California: Appellate Court Broadly Interprets Labor Code Section 5803

California: Appellate Court Broadly Interprets Labor Code Section 5803

In a brief and to the point decision, the 2nd Appellate District has reversed a W.C.A.B. decision that had rescinded an award of increased benefits based upon a Petition to Reopen. The case, Benavides v W.C.A.B., is one of the briefest opinions on a workers’ compensation issue that this commentator has ever seen, which probably reflects the relative ease with which the court issued its unanimous opinion.

The applicant in this matter had previously received an award of PD of 51%. Based upon a timely petition to reopen, the WCJ found good cause to increase the level of PD to 72% based on a new AME report. On Reconsideration, the W.C.A.B. in a 2-1 decision had reversed the increased award. The basis for rescission of the increased award according to the W.C.A.B. majority was because the EMG study relied upon by the AME had existed at the time of the initial award but was not reviewed or commented upon by the AME. After the Petition to Reopen was filed, the AME re-evaluated applicant and while he concluded there was little change in his condition, he did note that the positive EMG study indicated a higher level of impairment than had previously been described.

At trial the WCJ initially declined to award increased benefits and then, in response to a Petition for Reconsideration, reversed his findings and increased the level of PD. The W.C.A.B. disagreed, finding that applicant had not sustained “new and further disability” because the increased disability was based on information that was in existence at the time of the initial award and did not reflect a change in the employee’s condition. The W.C.A.B. majority also felt that applicant did not show why the relevant information could not have been discovered and produced at the hearing (or provided to the AME) prior to the initial award.

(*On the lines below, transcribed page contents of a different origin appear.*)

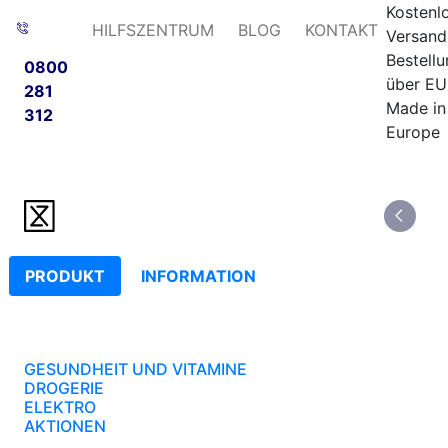
Kostenl
HILFSZENTRUM
BLOG
KONTAKT
Versand
Bestell
0800
über EU
281
Made in
312
Europe
PRODUKT
INFORMATION
GESUNDHEIT UND VITAMINE
DROGERIE
ELEKTRO
AKTIONEN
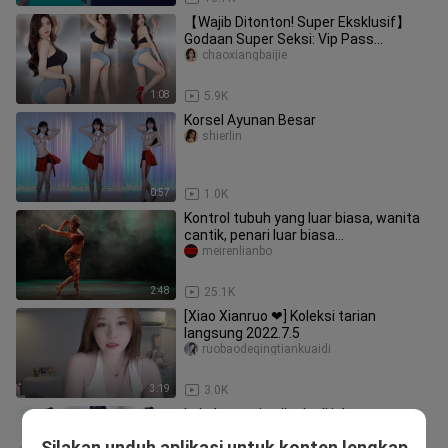
【Wajib Ditonton! Super Eksklusif】
Godaan Super Seksi: Vip Pass
Kekayaan Korea. Wanita Cantik Menari,
chaoxiangbaijie
1:08
5.9K
Korsel Ayunan Besar
shierlin
0:57
1.0K
Kontrol tubuh yang luar biasa, wanita
cantik, penari luar biasa
Shemakhinskaya Bayaderka Festival
meirenlianbo
Ya
2:48
25.1K
[Xiao Xianruo ❤] Koleksi tarian
langsung 2022.7.5
ruobaodeqingtiankuaidi
3:19
3.0K
Lakukan tarian jingle di jalan~
Mumuyounaitang
Silakan unduh aplikasi untuk konten lengkap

The dissenting commissioner focused on the fact that the AME exam had been completed prior to the EMG being ordered by applicant’s PTP. Acknowledging that the AME should have either ordered his own EMG or reviewed the one that had been performed, the dissent would have ruled the award was based upon a mistake which rendered the award inequitable.

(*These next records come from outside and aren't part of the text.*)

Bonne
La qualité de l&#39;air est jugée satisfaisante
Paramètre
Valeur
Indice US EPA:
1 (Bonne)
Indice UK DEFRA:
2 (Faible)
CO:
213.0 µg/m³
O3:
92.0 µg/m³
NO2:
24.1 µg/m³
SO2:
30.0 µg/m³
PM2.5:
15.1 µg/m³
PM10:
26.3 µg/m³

The Appellate Court took essentially the same route as the dissenting commissioner, noting Labor Code § 5803 only requires “good cause” to allow the W.C.A.B. to rescind or revise an award.

“..Such cause may consist of newly discovered evidence previously unavailable, a change in the law, or “any factor or circumstance unknown at the time the original award or order was made which renders the previous findings and award ‘inequitable.’ ” (LeBoeuf v. Workers’ Comp. Appeals Bd. (1983) 34 Cal.3d 234, 241-242 (LeBoeuf).) More specifically, an award based upon a stipulation may be reopened or rescinded if the “stipulation has been ‘entered into through inadvertence, excusable neglect, fraud, mistake of fact or law, . . . or where special circumstances exist rendering it unjust to enforce the stipulation.’ ” (Huston v. Workers’ Comp. Appeals Bd. (1979) 95 Cal.App.3d 856, 865-866 (Huston).)

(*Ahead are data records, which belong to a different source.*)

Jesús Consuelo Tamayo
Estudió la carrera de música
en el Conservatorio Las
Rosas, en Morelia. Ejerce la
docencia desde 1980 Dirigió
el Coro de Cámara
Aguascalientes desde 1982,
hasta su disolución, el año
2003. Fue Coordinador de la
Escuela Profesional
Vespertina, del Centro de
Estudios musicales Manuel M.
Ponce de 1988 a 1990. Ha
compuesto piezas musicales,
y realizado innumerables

Whether the stipulation was the result of inadvertence, excusable neglect, or mistake of fact, the error justifies reopening the resulting award. (Huston, supra, 95 Cal.App.3d at pp. 865-866.) Indeed, when Benavides brought his petition to reopen, the evidence clearly established that the stipulated award was inequitable. (LeBoeuf, supra, 34 Cal.3d at p. 242.)”

The Appellate Court ordered the W.C.A.B. to rescind its decision and reinstate the 72% award of PD.

COMMENTS AND CONCLUSIONS:

This case demonstrates, in a brief and very succinct manner, the breadth of the W.C.A.B.’s power to reconsider an existing award (even if the W.C.A.B. did not necessarily recognize it had the power). The Appellate Court was not terribly concerned about the fact that the applicant could have (and perhaps even should have) presented the EMG study to the AME. The fact was the report was clearly deficient in describing the applicant’s level of PD and the applicant did not get the award he was entitled to receive. The Appellate Court understandably fell squarely on the side of protecting the injured worker in this one.

This is certainly different than a case where an injured worker made a conscious decision not to present information to an AME with the intent that the PD rating would result in a specific result. In this case, everyone overlooked that relevant information that should have been considered by the AME.

When I first saw this case had been accepted, I was fairly certain the result was going to be predictable. Labor Code § 5803 is drafted quite broadly and the requirement to show “good cause” has traditionally been very liberally interpreted. What is unusual about this case is not the result but that it required an appellate court to come to the final result.